Klasse das Du es geschafft hast ein paar Fischli zu haken, war ja nicht ganz einfach hilfe zu finden :q , glückwunsch.


----------



## Sailfisch (5. März 2005)

*AW: Tobago feb.2005*



			
				angelschnur schrieb:
			
		

> Werde bei Zeiten noch ein paar Fotos und einige Zeilen hinzufügenn !!!
> Angelschnur #h



Das wäre wirklich super! 

Besten Dank schon mal für den Kurzbericht!  #6


----------



## ullsok (11. März 2005)

*AW: Tobago feb.2005*

Hallo Angelschnur #h ,

ich habe vor, im Herbst auch noch Tobago zu fliegen; gebucht ist jedoch noch nichts. Kannst du mir evtl. ein Hotel empfehlen?

Mit welchen Charterer warst du drausen? Kannst du mir hier auch etwas empfehlen?

Hast du auch mal vom Ufer gefischt? Soll ja auch nicht schlecht sein.


----------



## Hechthunter21 (11. März 2005)

*AW: Tobago feb.2005*



			
				angelschnur schrieb:
			
		

> Hallo Sportsfreunde !!!
> War vom 13.02-28.02.05 auf Tobago und konnte bei meinen insgesmt 5 Ausfahrten 1 Baracuda, 1 Kingfisch, 1 Dolfin und einen Wahoo erlegen !!!
> Waren zwar keine Riesen dabei, aber der Anfang ist gemacht !!!
> Die Top Saison für Tobago ist April-Mai. Da meine Freundin aber im April keine
> ...


 
oh ha da hab ich was vergessen |kopfkrat oder !?

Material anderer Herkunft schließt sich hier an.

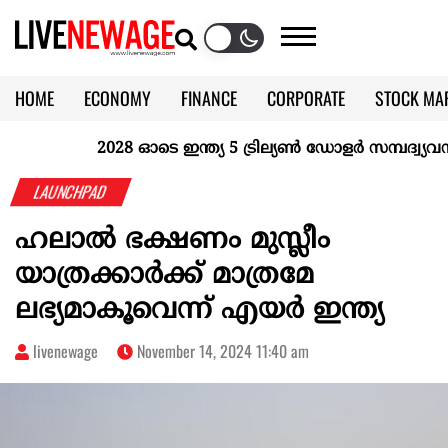
HOME
ECONOMY
FINANCE
CORPORATE
STOCK MA
CALENDAR
KERALA @70
2028 ഓടെ ഇന്ത്യ 5 ട്രില്യണ്‍ ഡോളര്‍ സമ്പദ്വ്യവസ്ഥ
LAUNCHPAD
ഹലാല്‍ ഭക്ഷണം മുസ്ലീം
യാത്രക്കാര്‍ക്ക് മാത്രമേ
ലഭ്യമാകൂവെന്ന് എയര്‍ ഇന്ത്യ
livenewage
November 14, 2024 11:40 am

Würde mich aber denoch über ein Pic.freuen...!


----------



## angelschnur (11. März 2005)

*AW: Tobago feb.2005*



			
				ullsok schrieb:
			
		

> Hallo Angelschnur #h ,
> 
> ich habe vor, im Herbst auch noch Tobago zu fliegen; gebucht ist jedoch noch nichts. Kannst du mir evtl. ein Hotel empfehlen?
> 
> ...


Hallo !
Kein Thema !!! Wir waren im Grafton Beach Resort das ist ein 4 Sterne Hotel nach karibischem Standart !!! Im Grossen und Ganzen aber okay was Essen, Zimmer u.s.w. betrifft ! Der Strand ist so ziemlich direkt am Hotel ca. 50m (Karibische Seite). Ist zwar nicht sehr breit aber wenn du den Strand nach links folgst findest du eigentlich immer ein Plätzchen wo du fast alleine in der Sonne braten kannst !
Außerdem ist da auch ein Felsen ganz am Ende des Strands wo  man prima  von Angeln kann ! Abends soll es am besten sein ! Als Köder kannst du dir kleine Garnelen aus dem Supermarkt kaufen oder früh morgens am Strand nach Krabben buddeln !!! Musst nur am Strand langspazieren und auf kleine Löcher im Sand achten und dann heißt es buddeln, denn die Kleinen Biester graben sich so ca.einen halben Meter im Sand ein !!! Wenn du dann eine hast musst du ihr einfach ein Beinchen abreissen und mit der abgerissenen seite voran auf den Haken schieben das ganze auf grund verfrachten und fertig ! Habe vom Felsen aber eigenlich nur mit der Spinnnrute gearbeitet mit Mefoblinkern so um die 50 Gramm. Habe auch einige Fischkonntakte gehabt konnte sie aber leider nicht haken. Zu Gesicht habe ich sie bekommen, waren lang und schlank vielleicht so ne Art Hornhecht, weiß ich aber nicht genau ! Und einen, wie ich denke, Barakuda als Nachläufer ! 
Oder das Arnos Vale Hotel liegt ebenfalls an der Karibischen Seite und hat eine eigene Badebucht wovon man super baden und schnorcheln kann !!! Habe sogar das Glück gehabt eine Wasserschildkröte fotografieren zu können !!! Angeln kann man von der Bucht aus auch. Habe eine Gruppe mit Angeln im Arm rechts um die Bucht rumlaufen sehen !!!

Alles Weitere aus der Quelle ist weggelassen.